He didn't look like an alien – just a disturbed man who'd apparently seen the "Phantom of the Opera" one time too many. He was packed into a rather sophisticated "Closed-System Transport pod", as the tech-boys called it, a container that basically locked whatever went into it with a perfect sterility. The pod was then loaded onto a heavy truck, driven to an undisclosed small airport that no civilian had ever set foot on and was in the air before the 'Collectors" had returned to their base. By lunchtime, all that was left in the town was the evidence that something had crashed. Not a trace of that something, however, remained behind. The local news would spread the story nationwide, and then worldwide, but it would be turn out to be nothing more than a freak meteor strike – despite eyewitnesses – by the eleven o'clock news.
IN NEVADA, UNDERNEATH THE WORST AND BEST-KEPT SECRET IN THE WORLD, the CST pod was wheeled into the 'safe room' they called the Tank, and its bewildered occupant was calling for names those present knew well. They were sent for and after several anxious hours, arrived.
"This had better be important," the man called for grumbled, stepping into the Tank. He was a busy man, his time of the utmost value. He froze when he saw the occupant of the CST Pod. His companion, a woman with raven hair and grey eyes, recently released from hospital, looked utterly shocked when she saw him.
"Stark!" She exclaimed in complete surprise.
The first and only Banik to ever set foot on Earth smiled and waved hesitantly. He had, he realized, a great deal of explaining to do.
INTERLUDE ENDS
CRICHTON WATCHED THE STARS ROLL BY.
He was in a spacesuit, found in a rear locker of the Vengeance, but it wasn't a normal suit. It was armored, black, and a perfect fit, and it was already his new favorite. He'd run a diagnostic on its onboard computer tie-in and it had given him an overview of itself and its function.
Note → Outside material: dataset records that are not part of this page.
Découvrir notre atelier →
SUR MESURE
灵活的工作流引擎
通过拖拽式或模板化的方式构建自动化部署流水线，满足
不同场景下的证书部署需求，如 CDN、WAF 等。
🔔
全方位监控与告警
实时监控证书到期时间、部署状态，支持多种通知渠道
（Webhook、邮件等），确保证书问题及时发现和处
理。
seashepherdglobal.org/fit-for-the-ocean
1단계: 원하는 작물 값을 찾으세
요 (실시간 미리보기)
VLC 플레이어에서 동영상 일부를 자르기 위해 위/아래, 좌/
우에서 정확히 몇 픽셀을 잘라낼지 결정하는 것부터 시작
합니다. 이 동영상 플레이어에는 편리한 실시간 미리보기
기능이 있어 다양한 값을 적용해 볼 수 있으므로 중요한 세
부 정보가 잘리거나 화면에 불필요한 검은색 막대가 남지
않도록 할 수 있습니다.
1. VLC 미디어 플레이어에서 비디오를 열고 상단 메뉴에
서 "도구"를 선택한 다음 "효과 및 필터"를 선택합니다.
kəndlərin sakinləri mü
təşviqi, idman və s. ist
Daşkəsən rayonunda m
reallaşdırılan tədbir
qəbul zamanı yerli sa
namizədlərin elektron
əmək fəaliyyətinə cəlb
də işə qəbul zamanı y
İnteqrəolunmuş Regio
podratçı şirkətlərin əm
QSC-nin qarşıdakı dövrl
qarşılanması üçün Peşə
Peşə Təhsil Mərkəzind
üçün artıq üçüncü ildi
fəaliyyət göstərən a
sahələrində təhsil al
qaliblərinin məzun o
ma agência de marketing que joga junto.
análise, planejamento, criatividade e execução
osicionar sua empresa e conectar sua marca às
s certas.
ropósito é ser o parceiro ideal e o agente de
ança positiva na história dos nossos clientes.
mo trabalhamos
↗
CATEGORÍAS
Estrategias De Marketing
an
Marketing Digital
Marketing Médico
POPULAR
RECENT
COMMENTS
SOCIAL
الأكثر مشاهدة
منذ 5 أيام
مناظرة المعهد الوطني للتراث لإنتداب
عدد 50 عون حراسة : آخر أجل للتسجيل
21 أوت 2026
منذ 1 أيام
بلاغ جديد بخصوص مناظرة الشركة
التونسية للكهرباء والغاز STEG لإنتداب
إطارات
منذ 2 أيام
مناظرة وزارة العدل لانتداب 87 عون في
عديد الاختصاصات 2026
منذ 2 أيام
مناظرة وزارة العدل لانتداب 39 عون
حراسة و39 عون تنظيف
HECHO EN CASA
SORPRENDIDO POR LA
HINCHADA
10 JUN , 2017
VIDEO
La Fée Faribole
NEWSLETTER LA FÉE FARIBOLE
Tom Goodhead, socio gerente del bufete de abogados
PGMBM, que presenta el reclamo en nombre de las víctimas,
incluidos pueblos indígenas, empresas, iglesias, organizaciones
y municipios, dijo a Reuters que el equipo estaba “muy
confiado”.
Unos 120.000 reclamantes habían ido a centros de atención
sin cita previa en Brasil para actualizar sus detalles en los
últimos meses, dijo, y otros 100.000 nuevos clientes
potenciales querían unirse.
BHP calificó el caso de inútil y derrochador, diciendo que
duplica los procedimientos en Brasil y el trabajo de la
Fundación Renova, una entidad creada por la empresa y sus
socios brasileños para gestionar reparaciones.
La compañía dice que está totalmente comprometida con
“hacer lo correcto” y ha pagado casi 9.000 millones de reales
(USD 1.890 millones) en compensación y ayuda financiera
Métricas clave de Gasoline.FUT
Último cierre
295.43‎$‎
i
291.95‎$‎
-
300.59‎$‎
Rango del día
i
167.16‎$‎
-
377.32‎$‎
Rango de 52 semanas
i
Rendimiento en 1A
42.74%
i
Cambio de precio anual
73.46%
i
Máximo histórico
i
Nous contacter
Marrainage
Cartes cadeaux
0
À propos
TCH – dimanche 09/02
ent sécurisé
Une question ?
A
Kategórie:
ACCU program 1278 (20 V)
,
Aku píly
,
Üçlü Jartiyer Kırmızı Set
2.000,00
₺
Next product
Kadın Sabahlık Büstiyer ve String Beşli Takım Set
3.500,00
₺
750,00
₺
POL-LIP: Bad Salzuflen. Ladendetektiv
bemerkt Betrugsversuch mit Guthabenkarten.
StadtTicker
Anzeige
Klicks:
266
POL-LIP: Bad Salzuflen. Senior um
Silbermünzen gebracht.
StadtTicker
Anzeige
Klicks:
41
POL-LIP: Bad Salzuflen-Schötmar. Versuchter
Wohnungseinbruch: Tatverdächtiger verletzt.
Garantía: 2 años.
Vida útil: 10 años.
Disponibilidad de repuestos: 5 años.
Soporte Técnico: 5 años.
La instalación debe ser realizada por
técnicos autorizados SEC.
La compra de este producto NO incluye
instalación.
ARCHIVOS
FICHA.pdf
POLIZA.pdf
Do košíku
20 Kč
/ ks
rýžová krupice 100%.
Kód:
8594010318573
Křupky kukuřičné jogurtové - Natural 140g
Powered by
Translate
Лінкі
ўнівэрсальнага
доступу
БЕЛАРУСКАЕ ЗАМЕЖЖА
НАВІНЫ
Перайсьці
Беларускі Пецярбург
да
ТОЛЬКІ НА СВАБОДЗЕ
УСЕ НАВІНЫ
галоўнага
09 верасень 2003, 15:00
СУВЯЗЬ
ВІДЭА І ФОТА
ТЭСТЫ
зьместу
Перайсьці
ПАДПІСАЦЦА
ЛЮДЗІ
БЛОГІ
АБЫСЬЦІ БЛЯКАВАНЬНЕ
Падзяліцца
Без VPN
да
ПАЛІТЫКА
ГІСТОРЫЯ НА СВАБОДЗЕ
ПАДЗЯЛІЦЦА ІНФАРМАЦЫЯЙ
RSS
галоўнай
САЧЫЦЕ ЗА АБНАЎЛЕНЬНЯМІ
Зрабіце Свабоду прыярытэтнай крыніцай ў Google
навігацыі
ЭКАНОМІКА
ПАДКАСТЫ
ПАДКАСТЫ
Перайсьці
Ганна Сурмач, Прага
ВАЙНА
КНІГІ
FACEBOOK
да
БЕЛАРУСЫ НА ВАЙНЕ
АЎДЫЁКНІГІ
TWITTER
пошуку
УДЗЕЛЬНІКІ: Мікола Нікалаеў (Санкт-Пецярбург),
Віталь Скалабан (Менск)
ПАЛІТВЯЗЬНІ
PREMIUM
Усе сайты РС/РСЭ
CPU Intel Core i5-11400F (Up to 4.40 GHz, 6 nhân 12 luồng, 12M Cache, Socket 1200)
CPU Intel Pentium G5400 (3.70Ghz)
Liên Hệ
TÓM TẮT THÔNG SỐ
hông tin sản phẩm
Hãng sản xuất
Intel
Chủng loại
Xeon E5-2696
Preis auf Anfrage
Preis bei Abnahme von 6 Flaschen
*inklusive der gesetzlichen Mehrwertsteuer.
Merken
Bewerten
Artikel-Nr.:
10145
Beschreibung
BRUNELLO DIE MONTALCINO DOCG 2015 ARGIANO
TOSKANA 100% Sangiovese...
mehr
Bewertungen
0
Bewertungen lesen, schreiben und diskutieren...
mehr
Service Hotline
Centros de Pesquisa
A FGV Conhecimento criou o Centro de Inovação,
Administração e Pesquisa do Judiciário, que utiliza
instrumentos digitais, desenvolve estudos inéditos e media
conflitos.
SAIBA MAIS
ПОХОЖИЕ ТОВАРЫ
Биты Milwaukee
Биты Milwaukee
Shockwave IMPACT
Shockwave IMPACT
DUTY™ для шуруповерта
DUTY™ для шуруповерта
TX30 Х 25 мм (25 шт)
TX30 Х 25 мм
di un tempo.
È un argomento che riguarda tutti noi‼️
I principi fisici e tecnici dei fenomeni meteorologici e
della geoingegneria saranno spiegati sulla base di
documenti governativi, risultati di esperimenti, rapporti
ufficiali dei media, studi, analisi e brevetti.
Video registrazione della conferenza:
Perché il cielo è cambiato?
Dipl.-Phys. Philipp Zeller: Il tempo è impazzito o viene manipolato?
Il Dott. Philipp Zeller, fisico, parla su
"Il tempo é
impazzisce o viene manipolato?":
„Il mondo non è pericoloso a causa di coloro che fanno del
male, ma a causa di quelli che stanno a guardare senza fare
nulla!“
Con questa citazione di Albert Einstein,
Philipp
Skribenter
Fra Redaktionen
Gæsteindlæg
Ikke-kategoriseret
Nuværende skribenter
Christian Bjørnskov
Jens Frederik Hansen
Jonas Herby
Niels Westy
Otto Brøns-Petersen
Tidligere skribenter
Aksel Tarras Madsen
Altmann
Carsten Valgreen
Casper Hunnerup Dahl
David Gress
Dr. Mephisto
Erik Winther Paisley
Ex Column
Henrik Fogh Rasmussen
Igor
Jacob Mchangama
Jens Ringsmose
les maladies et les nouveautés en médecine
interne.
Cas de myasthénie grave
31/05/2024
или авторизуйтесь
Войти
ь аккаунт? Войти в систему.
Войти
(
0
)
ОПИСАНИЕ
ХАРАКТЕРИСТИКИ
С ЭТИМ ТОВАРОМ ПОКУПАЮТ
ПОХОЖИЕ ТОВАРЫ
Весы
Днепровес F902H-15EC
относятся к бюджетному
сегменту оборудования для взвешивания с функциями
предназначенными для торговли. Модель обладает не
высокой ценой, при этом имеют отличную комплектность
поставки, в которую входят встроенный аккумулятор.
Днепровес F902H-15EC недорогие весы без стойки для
The suit was originally from, of all places, the Pleisar Regiment, but from the Mekhajin Company - Special Orbital-Drop Heavy Assault Commandos, and the suit was designed to allow its wearer to survive a great many things – from ship-to-ship combat to what the onboard called "Orbital to Atmospheric Deceleration Planetary Deployment Events" – whatever the frell they were. It looked, all told, like a black suit of slimline samurai armor – it even had a flared helmet and one-way visor.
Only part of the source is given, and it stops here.